Material to process »
━━━━━━━━

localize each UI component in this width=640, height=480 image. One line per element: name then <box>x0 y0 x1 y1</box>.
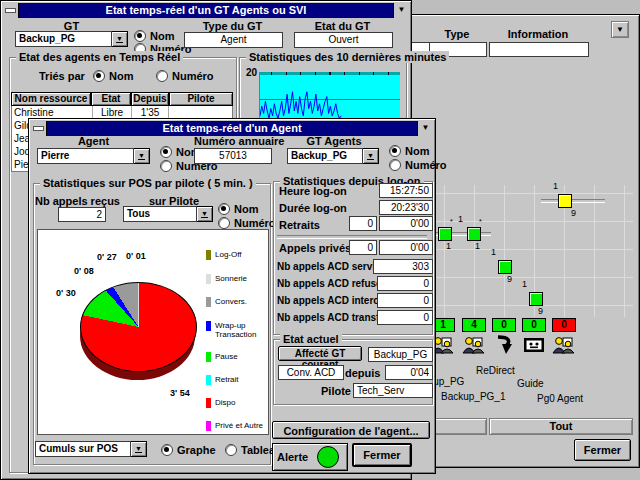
pie-label: 0' 08 <box>74 266 94 276</box>
chevron-down-icon[interactable]: ▼ <box>134 148 150 164</box>
gt-value[interactable]: Backup_PG <box>15 31 112 47</box>
etat-du-gt-label: Etat du GT <box>294 20 391 32</box>
gt-agents-label: GT Agents <box>291 135 377 147</box>
gt-node[interactable] <box>467 227 481 241</box>
node-count: 1 <box>475 242 480 251</box>
legend-item: Wrap-up Transaction <box>206 321 267 339</box>
label-backup-pg-1[interactable]: Backup_PG_1 <box>441 391 506 402</box>
pie-label: 0' 01 <box>126 251 146 261</box>
legend-swatch <box>206 398 211 408</box>
alerte-label: Alerte <box>277 451 308 463</box>
close-button[interactable]: Fermer <box>574 439 631 461</box>
acd-servis-label: Nb appels ACD servis <box>277 261 381 272</box>
node-count: 9 <box>538 307 543 316</box>
config-agent-button[interactable]: Configuration de l'agent... <box>272 421 430 439</box>
pie-panel: 0' 27 0' 01 0' 08 0' 30 3' 54 Log-Off So… <box>37 229 269 435</box>
label-pg0-agent[interactable]: Pg0 Agent <box>537 393 583 404</box>
radio-tri-nom[interactable]: Nom <box>93 70 133 82</box>
sur-pilote-combobox[interactable]: Tous ▼ <box>123 206 213 222</box>
tout-bar[interactable]: Tout <box>489 418 633 435</box>
heure-logon-label: Heure log-on <box>279 185 347 197</box>
nb-appels-label: Nb appels reçus <box>35 195 115 207</box>
window-title: Etat temps-réel d'un Agent <box>47 121 417 136</box>
status-badge: 0 <box>522 318 546 332</box>
gt-agents-value[interactable]: Backup_PG <box>287 148 363 164</box>
node-count: 9 <box>571 209 576 218</box>
gt-node[interactable] <box>438 227 452 241</box>
gt-combobox[interactable]: Backup_PG ▼ <box>15 31 128 47</box>
radio-pilote-nom[interactable]: Nom <box>218 203 258 215</box>
legend-swatch <box>206 250 211 260</box>
agent-combobox[interactable]: Pierre ▼ <box>37 148 150 164</box>
alerte-indicator: Alerte <box>272 443 348 471</box>
col-header[interactable]: Etat <box>91 92 131 106</box>
close-button[interactable]: Fermer <box>352 443 412 467</box>
acd-servis-value: 303 <box>373 259 433 274</box>
radio-gt-nom[interactable]: Nom <box>389 145 429 157</box>
duree-logon-label: Durée log-on <box>279 202 347 214</box>
legend-item: Privé et Autre <box>206 421 267 431</box>
label-redirect[interactable]: ReDirect <box>476 365 515 376</box>
etat-gt-value: Backup_PG <box>368 347 433 362</box>
legend-swatch <box>206 421 211 431</box>
chevron-down-icon[interactable]: ▼ <box>131 441 147 457</box>
radio-nom[interactable]: Nom <box>134 30 174 42</box>
pie-label: 3' 54 <box>170 388 190 398</box>
agents-icon[interactable] <box>551 333 575 359</box>
pie-label: 0' 27 <box>97 252 117 262</box>
gt-agents-combobox[interactable]: Backup_PG ▼ <box>287 148 379 164</box>
title-bar[interactable]: Etat temps-réel d'un GT Agents ou SVI ▼ <box>3 3 409 18</box>
chevron-down-icon[interactable]: ▼ <box>363 148 379 164</box>
chevron-down-icon[interactable]: ▼ <box>112 31 128 47</box>
information-field <box>489 42 589 57</box>
numero-annuaire-label: Numéro annuaire <box>194 135 284 147</box>
appels-prives-duration: 0'00 <box>379 240 433 255</box>
redirect-icon[interactable] <box>493 333 517 359</box>
radio-tri-numero[interactable]: Numéro <box>156 70 214 82</box>
radio-pilote-numero[interactable]: Numéro <box>218 217 276 229</box>
col-header[interactable]: Depuis <box>131 92 169 106</box>
gt-node[interactable] <box>529 292 543 306</box>
retraits-label: Retraits <box>279 219 320 231</box>
pilote-value: Tech_Serv <box>353 383 433 398</box>
control-menu-icon[interactable] <box>3 3 19 18</box>
depuis-label: depuis <box>345 367 380 379</box>
depuis-value: 0'04 <box>385 365 433 380</box>
label-guide[interactable]: Guide <box>517 378 544 389</box>
type-du-gt-label: Type du GT <box>184 20 281 32</box>
pilote-label: Pilote <box>321 385 351 397</box>
column-type-label: Type <box>429 28 485 40</box>
col-header[interactable]: Pilote <box>169 92 233 106</box>
col-header[interactable]: Nom ressource <box>11 92 91 106</box>
legend-swatch <box>206 321 211 331</box>
legend-swatch <box>206 352 211 362</box>
affecte-gt-button[interactable]: Affecté GT courant <box>278 346 362 361</box>
gt-node-alert[interactable] <box>558 194 572 208</box>
node-count: 1 <box>491 248 496 257</box>
etat-courant-value: Conv. ACD <box>278 365 344 380</box>
chevron-down-icon[interactable]: ▼ <box>197 206 213 222</box>
chevron-down-icon[interactable]: ▼ <box>417 121 433 136</box>
radio-graphe[interactable]: Graphe <box>161 444 216 456</box>
appels-prives-count: 0 <box>349 240 377 255</box>
title-bar[interactable]: Etat temps-réel d'un Agent ▼ <box>31 121 433 136</box>
sur-pilote-value[interactable]: Tous <box>123 206 197 222</box>
control-menu-icon[interactable] <box>31 121 47 136</box>
heure-logon-value: 15:27:50 <box>379 183 433 198</box>
node-count: 1 <box>522 280 527 289</box>
acd-transferes-value: 0 <box>377 310 433 325</box>
agent-value[interactable]: Pierre <box>37 148 134 164</box>
stats10-title: Statistiques des 10 dernières minutes <box>246 51 449 63</box>
gt-node[interactable] <box>498 260 512 274</box>
chevron-down-icon[interactable]: ▼ <box>393 3 409 18</box>
tries-par-label: Triés par <box>39 70 85 82</box>
chevron-down-icon[interactable]: ▼ <box>611 21 629 38</box>
node-count: 1 <box>553 182 558 191</box>
agents-icon[interactable] <box>461 333 485 359</box>
alert-light <box>317 446 339 468</box>
cumuls-combobox[interactable]: Cumuls sur POS ▼ <box>35 441 147 457</box>
cumuls-value[interactable]: Cumuls sur POS <box>35 441 131 457</box>
radio-gt-numero[interactable]: Numéro <box>389 159 447 171</box>
guide-tape-icon[interactable] <box>522 333 546 359</box>
legend-swatch <box>206 375 211 385</box>
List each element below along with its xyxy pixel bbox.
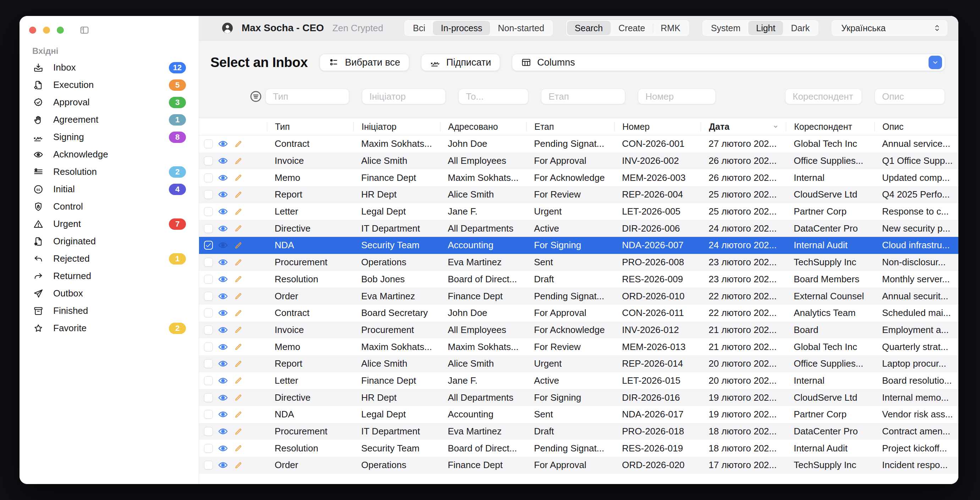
row-checkbox[interactable] [204, 140, 213, 148]
table-row-pro-2026-008[interactable]: Procurement Operations Eva Martinez Sent… [199, 254, 958, 271]
sidebar-item-agreement[interactable]: Agreement 1 [33, 111, 186, 129]
filter-input-ініціатор[interactable] [362, 89, 445, 104]
view-eye-icon[interactable] [218, 257, 229, 268]
edit-pencil-icon[interactable] [233, 342, 243, 352]
column-header-ініціатор[interactable]: Ініціатор [353, 122, 440, 131]
view-eye-icon[interactable] [218, 155, 229, 166]
columns-dropdown-button[interactable] [929, 56, 942, 69]
sign-button[interactable]: Підписати [421, 54, 500, 71]
edit-pencil-icon[interactable] [233, 308, 243, 318]
view-eye-icon[interactable] [218, 206, 229, 217]
table-row-dir-2026-006[interactable]: Directive IT Department All Departments … [199, 220, 958, 237]
table-row-let-2026-015[interactable]: Letter Finance Dept Jane F. Active LET-2… [199, 372, 958, 389]
view-eye-icon[interactable] [218, 291, 229, 302]
sidebar-item-control[interactable]: Control [33, 198, 186, 215]
view-eye-icon[interactable] [218, 426, 229, 437]
table-row-res-2026-019[interactable]: Resolution Security Team Board of Direct… [199, 440, 958, 457]
row-checkbox[interactable] [204, 460, 213, 470]
table-row-ord-2026-010[interactable]: Order Eva Martinez Finance Dept Pending … [199, 287, 958, 305]
sidebar-item-returned[interactable]: Returned [33, 267, 186, 285]
row-checkbox[interactable] [204, 173, 213, 182]
row-checkbox[interactable] [204, 308, 213, 317]
sidebar-item-favorite[interactable]: Favorite 2 [33, 319, 186, 337]
tab-всі[interactable]: Всі [405, 21, 433, 35]
view-eye-icon[interactable] [218, 341, 229, 352]
row-checkbox[interactable] [204, 224, 213, 233]
sidebar-item-execution[interactable]: Execution 5 [33, 76, 186, 94]
edit-pencil-icon[interactable] [233, 240, 243, 250]
row-checkbox[interactable] [204, 393, 213, 402]
column-header-опис[interactable]: Опис [874, 122, 958, 131]
table-row-inv-2026-012[interactable]: Invoice Procurement All Employees For Ac… [199, 322, 958, 339]
column-header-тип[interactable]: Тип [267, 122, 353, 131]
edit-pencil-icon[interactable] [233, 460, 243, 470]
close-button[interactable] [29, 27, 36, 34]
sidebar-item-initial[interactable]: 01 Initial 4 [33, 181, 186, 198]
tab-non-started[interactable]: Non-started [490, 21, 552, 35]
view-eye-icon[interactable] [218, 358, 229, 369]
table-row-inv-2026-002[interactable]: Invoice Alice Smith All Employees For Ap… [199, 152, 958, 170]
edit-pencil-icon[interactable] [233, 274, 243, 284]
row-checkbox[interactable] [204, 275, 213, 284]
table-row-mem-2026-013[interactable]: Memo Maxim Sokhats... Maxim Sokhats... F… [199, 338, 958, 355]
sidebar-item-acknowledge[interactable]: Acknowledge [33, 146, 186, 163]
edit-pencil-icon[interactable] [233, 139, 243, 149]
view-eye-icon[interactable] [218, 240, 229, 251]
filter-input-кореспондент[interactable] [785, 89, 862, 104]
zoom-button[interactable] [57, 27, 64, 34]
edit-pencil-icon[interactable] [233, 410, 243, 419]
sidebar-item-resolution[interactable]: Resolution 2 [33, 163, 186, 181]
row-checkbox[interactable] [204, 427, 213, 436]
edit-pencil-icon[interactable] [233, 224, 243, 233]
view-eye-icon[interactable] [218, 460, 229, 471]
table-row-pro-2026-018[interactable]: Procurement IT Department Eva Martinez D… [199, 423, 958, 440]
row-checkbox[interactable] [204, 376, 213, 385]
column-header-адресовано[interactable]: Адресовано [440, 122, 526, 131]
table-row-rep-2026-004[interactable]: Report HR Dept Alice Smith For Review RE… [199, 186, 958, 203]
row-checkbox[interactable] [204, 207, 213, 216]
minimize-button[interactable] [43, 27, 50, 34]
view-eye-icon[interactable] [218, 324, 229, 335]
view-eye-icon[interactable] [218, 409, 229, 420]
row-checkbox[interactable] [204, 156, 213, 165]
view-eye-icon[interactable] [218, 138, 229, 149]
sidebar-item-finished[interactable]: Finished [33, 302, 186, 319]
row-checkbox[interactable] [204, 292, 213, 301]
filter-input-тип[interactable] [266, 89, 349, 104]
sidebar-toggle-icon[interactable] [79, 25, 90, 35]
filter-icon[interactable] [249, 90, 262, 103]
table-row-con-2026-011[interactable]: Contract Board Secretary John Doe For Ap… [199, 305, 958, 322]
table-row-nda-2026-007[interactable]: NDA Security Team Accounting For Signing… [199, 237, 958, 254]
table-row-let-2026-005[interactable]: Letter Legal Dept Jane F. Urgent LET-202… [199, 203, 958, 220]
sidebar-item-rejected[interactable]: Rejected 1 [33, 250, 186, 267]
sidebar-item-inbox[interactable]: Inbox 12 [33, 59, 186, 76]
view-eye-icon[interactable] [218, 375, 229, 386]
row-checkbox[interactable] [204, 241, 213, 250]
table-row-rep-2026-014[interactable]: Report Alice Smith Alice Smith Urgent RE… [199, 355, 958, 372]
edit-pencil-icon[interactable] [233, 443, 243, 453]
tab-light[interactable]: Light [748, 21, 783, 35]
tab-create[interactable]: Create [611, 21, 653, 35]
edit-pencil-icon[interactable] [233, 325, 243, 335]
filter-input-опис[interactable] [875, 89, 945, 104]
edit-pencil-icon[interactable] [233, 359, 243, 369]
sidebar-item-approval[interactable]: Approval 3 [33, 94, 186, 111]
tab-rmk[interactable]: RMK [653, 21, 688, 35]
tab-search[interactable]: Search [567, 21, 611, 35]
row-checkbox[interactable] [204, 325, 213, 334]
row-checkbox[interactable] [204, 359, 213, 368]
view-eye-icon[interactable] [218, 223, 229, 234]
view-eye-icon[interactable] [218, 443, 229, 454]
column-header-номер[interactable]: Номер [614, 122, 701, 131]
sidebar-item-originated[interactable]: Originated [33, 233, 186, 250]
tab-dark[interactable]: Dark [783, 21, 818, 35]
view-eye-icon[interactable] [218, 172, 229, 183]
select-all-button[interactable]: Вибрати все [320, 54, 409, 71]
sidebar-item-urgent[interactable]: Urgent 7 [33, 215, 186, 233]
filter-input-номер[interactable] [638, 89, 716, 104]
view-eye-icon[interactable] [218, 274, 229, 285]
edit-pencil-icon[interactable] [233, 190, 243, 200]
row-checkbox[interactable] [204, 343, 213, 351]
row-checkbox[interactable] [204, 258, 213, 267]
view-eye-icon[interactable] [218, 308, 229, 318]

━━━━━━━━

What this task involves » Search the preceding listing for "courant", then copy every line that holds it.

Solution for this exercise »
affecte-gt-button[interactable]: Affecté GT courant <box>278 346 362 361</box>
etat-courant-value: Conv. ACD <box>278 365 344 380</box>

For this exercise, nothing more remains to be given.